High-speed rail proposals unveiled
The Government has announced plans for a new £30 billion high-speed rail (HSR) network in Britain, with trains running at up to 250 miles per hour.
Transport Secretary Lord Adonis set out proposals for a 335-mile London to Scotland HSR network that would drastically reduce rail journey times.
Running from a rebuilt Euston station in London, the first part of the route - from London to Birmingham - would start in 2017, cost between £15.8bn and £17.4bn and reduce the journey time between the UK's two biggest cities to between 30 and 50 minutes.
Lord Adonis said the Government supported a Y-shaped network, with HSR lines north of Birmingham running either side of the Pennines - one leading to Manchester, the other serving the East Midlands, Sheffield and Leeds. Trains would then run on to the existing West Coast and East Coast Main Lines, providing through services to Liverpool, Glasgow, Newcastle-upon-Tyne and Edinburgh.
Lord Adonis said there would be a new Birmingham City Centre station for the HSR network at Curzon Street, an interchange station with the cross-London Crossrail project at Old Oak Common in west London and another possible interchange near to Birmingham airport.
Journey times between London and Manchester, Leeds and Sheffield would come down from around two hours 10 minutes to just 75 minutes when the new network is in place. London to Glasgow and Edinburgh journey times would be reduced to three-and-a-half hours.
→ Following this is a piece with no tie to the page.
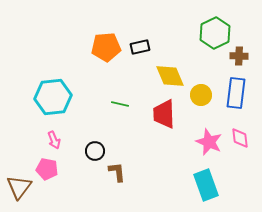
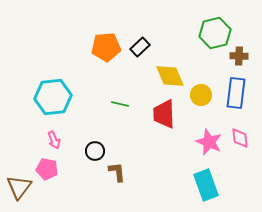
green hexagon: rotated 12 degrees clockwise
black rectangle: rotated 30 degrees counterclockwise
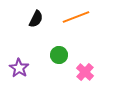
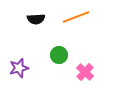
black semicircle: rotated 60 degrees clockwise
purple star: rotated 24 degrees clockwise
Lord Adonis said the Crossrail Interchange station near Paddington would provide an 11-minute express service to Heathrow. But he did not entirely rule out the airport having its own HSR station, announcing that former Tory transport secretary Lord Mawhinney had been asked to advise on the best way forward for Heathrow.
Thursday's Government announcement was based on its broad acceptance of a report on HSR by the Whitehall-commissioned HS2 company, which provided a highly-detailed routing and costing for a London-Birmingham HSR line as well as broader options for high-speed lines north of the West Midlands.
Lord Adonis said the Government endorsed the HS2 London-Birmingham route subject to further work which he has commissioned on mitigating local impacts and to subsequent public consultation.
The line will go through part of the Chiltern Hills in Buckinghamshire - a Tory heartland and area of natural beauty. Lord Adonis said he was publishing details today of an exceptional hardship scheme for those whose properties might be directly affected by the new line.
There will also be further work to find ways of reducing construction costs and to consider options for connection to the wider European high speed rail network.
Network Rail chief executive Iain Coucher commented: "There is now a broad political consensus that Britain must have a high-speed rail future. High-speed is a vital part of a modern, dynamic economy. By slashing journey times, high-speed rail can drive economic growth and boost jobs. It would also take cars and lorries off the road, cut domestic flights and release capacity on the existing rail network; transforming services even for those communities not served directly by a high-speed line."